Про занятия математикой
— Попробую спросить про математику. Есть ли разница в мотивировках для занятий математикой сейчас, тридцать лет назад и сто лет назад? Тридцать лет назад Вы уже по собственному опыту знаете, а сто лет назад — предположительно.
— Я сейчас другой человек. Тридцать лет назад у меня с мотивировками было гораздо проще: все кругом занимаются, компания хорошая.
— Мало ли хороших компаний?
— Ну, я родился в такой семье, мне было внушено, что если потратишь жизнь на математику, то ты ее не зря прожил. Не зря потратить жизнь — это, собственно, главная мотивировка для людей.
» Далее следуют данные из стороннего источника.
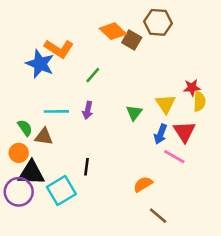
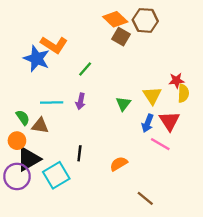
orange diamond: (113, 31) -> (115, 19), moved
black triangle: (31, 173) -> (29, 159), turned -32
orange semicircle: (143, 184) -> (119, 164), moved

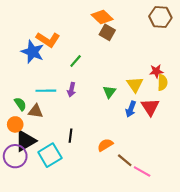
brown hexagon: (145, 20) -> (160, 17), moved
pink line: (160, 144) -> (142, 171), moved
brown line: (145, 198) -> (125, 160), moved

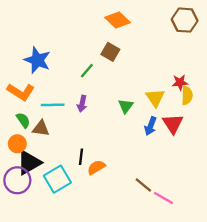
brown square: (107, 32) -> (110, 52), moved
orange L-shape: (48, 40) -> (21, 92), moved
orange semicircle: (105, 145) -> (96, 167), moved

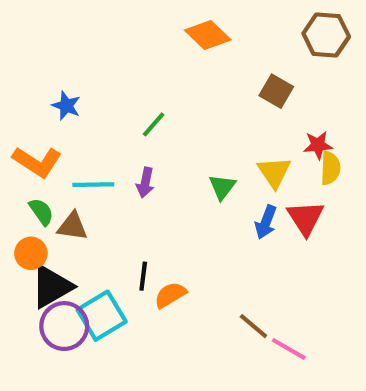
brown square: (110, 52) -> (276, 91), moved
blue star: (37, 60) -> (66, 106), size x0.6
purple circle: (17, 180) -> (64, 326), moved

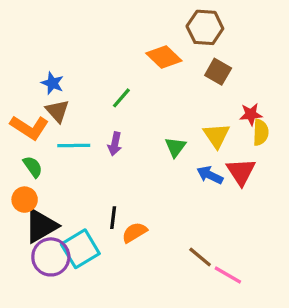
orange diamond: (208, 35) -> (164, 57), moved
brown hexagon: (326, 35) -> (205, 27), moved
blue arrow: (266, 222) -> (210, 175), turned 95
brown triangle: (73, 226) -> (57, 111), moved, turned 40

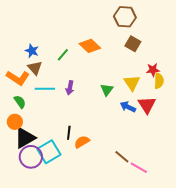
orange diamond: (164, 57) -> (90, 46), moved
green line: (121, 98) -> (63, 55), moved

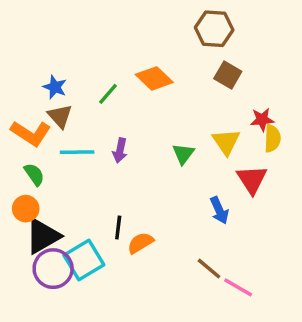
blue arrow: (128, 107) -> (219, 210), moved, turned -140

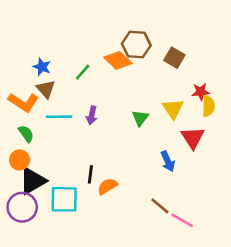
brown hexagon: (214, 29) -> (136, 45), moved
cyan square: (84, 260) -> (64, 199), turned 32
purple circle: (53, 269) -> (22, 207), moved

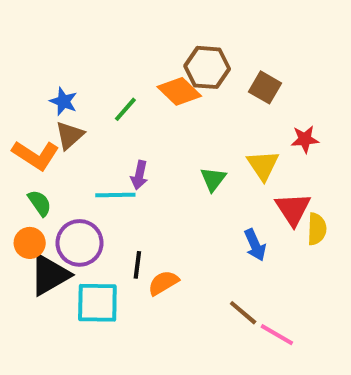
brown triangle: (46, 89) -> (70, 135), turned 30
yellow semicircle: (208, 106) -> (317, 229), moved
cyan line: (59, 117) -> (115, 195), moved
purple circle: (22, 207) -> (80, 243), moved

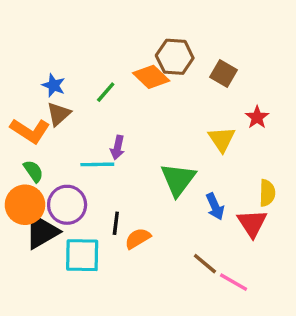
red star: (305, 139) -> (257, 117), turned -30
green triangle: (213, 179) -> (178, 180), moved, size x1.6
red triangle: (293, 209) -> (252, 223), moved
orange circle: (30, 243) -> (25, 205), size x1.5

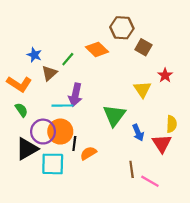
brown hexagon: (175, 57) -> (122, 28), moved
brown triangle: (59, 114) -> (49, 73), moved
purple arrow: (117, 148) -> (75, 95), size x1.5
orange circle: (25, 205) -> (60, 132), moved
brown line: (205, 264) -> (132, 169), turned 42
— Сейчас мотивировка изменилась?
— В общем, нет. Сейчас, конечно, возможностей больше, но для меня всё равно лучший способ потратить жизнь — это заниматься математикой и ее преподаванием, потому что мне сильно перестраиваться на что-то другое уже поздно. А это дело хорошее, дети такие хорошие у нас растут, просто замечательные.
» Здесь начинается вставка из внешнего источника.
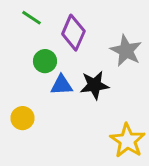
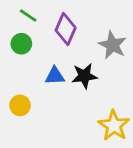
green circle: (45, 61) -> (21, 44), moved

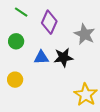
green circle: (21, 44) -> (16, 41), moved

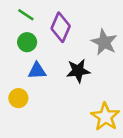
green circle: (16, 41) -> (27, 42), moved
blue triangle: (41, 57) -> (37, 71), moved

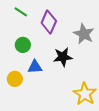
green circle: (27, 42) -> (23, 45), moved
blue triangle: (37, 71) -> (35, 67), moved

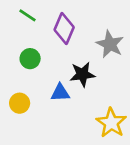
blue triangle: (35, 67) -> (60, 93), moved

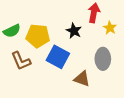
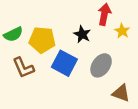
gray ellipse: (103, 59) -> (101, 65), moved, turned 35
brown triangle: (82, 79) -> (121, 93), moved

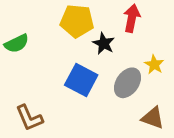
yellow star: (122, 31) -> (154, 65), moved
yellow pentagon: (42, 40) -> (77, 21), moved
brown L-shape: (23, 68) -> (29, 118), moved

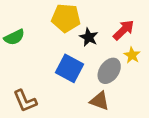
red arrow: (132, 18) -> (124, 30), moved, turned 35
brown triangle: (153, 118) -> (100, 101), moved

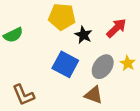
yellow star: (132, 55) -> (128, 63), moved

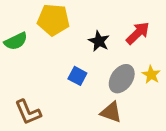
yellow pentagon: (62, 17) -> (53, 20), moved
blue square: (65, 64) -> (77, 76), size x0.6

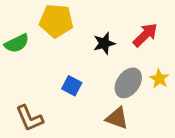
black star: (99, 41) -> (104, 43), turned 30
blue square: (77, 76) -> (72, 86), moved

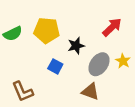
yellow pentagon: (56, 21) -> (47, 30), moved
black star: (104, 43) -> (76, 46), moved

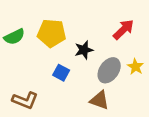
brown L-shape: (23, 92) -> (25, 100), turned -45

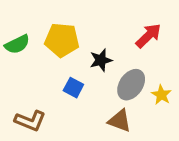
yellow star: (135, 67) -> (161, 95), moved

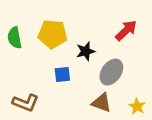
green semicircle: (17, 44) -> (15, 38), turned 105
blue square: (73, 88) -> (62, 75), turned -35
yellow star: (161, 95) -> (137, 106), moved

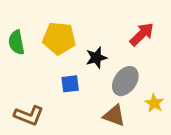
yellow star: (137, 106) -> (154, 103), moved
— А разговоры про то, что студент пошел не тот?
— Понимаете, мы у себя в Вышке (на факультете математики Высшей школы экономики. — Прим. ред.) снимаем сливки. Те, кто попадает к нам, они очень хорошие. Может, даже получше, чем когда-то были. Некоторые просто совершенно замечательные ребята.
— За счет улучшения процедуры снятия сливок, или что-то поколенческое? Или просто человечество становится умнее?
— Я не знаю. Конечно, наше факультетское начальство разумное, оно и сливки разумно снимает.
— Нет ощущения, что все умные дети уехали?
— Очень много умных детей уехало, но не все. Многие остаются, кто-то уезжает-приезжает. У нас полфакультета преподавателей — это люди, которые уехали и вернулись. «Полфакультета» — это, конечно, не строго. Я не знаю, сколько в процентах, но очень много.
— А у них какая мотивировка, чтобы заниматься математикой?
— Ой, очень сложно. Тут жизнь идет.
— То есть в значительной степени мотивировка тоже социально-психологическая? У меня-то ощущение, что чисто генетическая: в каждом поколении есть процент людей, которые ничего другого не могут.
— Да, конечно. Среди самых талантливых детей видно, что это дети от бога.
— Откуда они приходят?
— По-разному. Довольно много сильных детей приходит из СУНЦа.
— То есть Колмогоровский интернат или московские математические школы. Бывают совсем самородки, которые в лаптях приходят неизвестно откуда? В биологии так бывает. Я видел таких детей, которые вообще непонятно откуда взялись.
— Нет, совсем в лаптях если бывают, то очень редко. В основном через интернат или сильные региональные школы. У нас есть несколько таких рассадников.
— От чего это зависит? Появляется хороший учитель?
— Да.
— Получается чистое везение: если человек живет в городе, где есть хороший учитель, то у него есть шанс; а если в городе, где нет хорошего учителя, то никто и не узнает. Как у Марка Твена: самый гениальный полководец — сапожник, который никогда не воевал, потому что хромал и его не взяли в армию.
— Так и есть, к сожалению. Очень много людей пропадает, судя по статистике.
— Вы говорили, что поздно перестраиваться, слишком много времени уйдет на переобучение. А если пофантазировать? Если вдруг все-таки перестроиться, то что бы было?
— Не знаю.
— Дело не в том, что тяжело перестраиваться, а в том, что не хочется?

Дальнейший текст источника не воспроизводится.